SUPPLIED RECORDS:
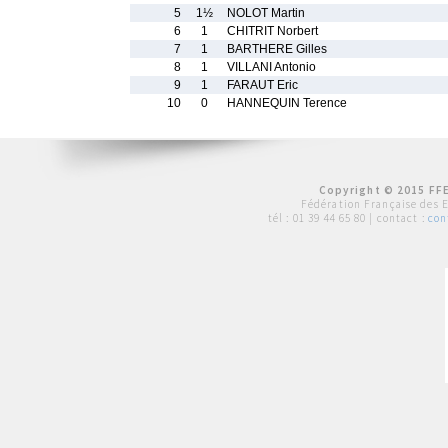
5
1½
NOLOT Martin
6
1
CHITRIT Norbert
7
1
BARTHERE Gilles
8
1
VILLANI Antonio
9
1
FARAUT Eric
10
0
HANNEQUIN Terence
Copyright © 2015 FFE
Fédération Française des 
tél :
01 39 44 65 80
| contact :
con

PROMPT:
The records above should be written out exactly, and the images dropped.

ANSWER SECTION:
5
1½
NOLOT Martin
6
1
CHITRIT Norbert
7
1
BARTHERE Gilles
8
1
VILLANI Antonio
9
1
FARAUT Eric
10
0
HANNEQUIN Terence
Copyright © 2015 FFE
Fédération Française des 
tél :
01 39 44 65 80
| contact :
con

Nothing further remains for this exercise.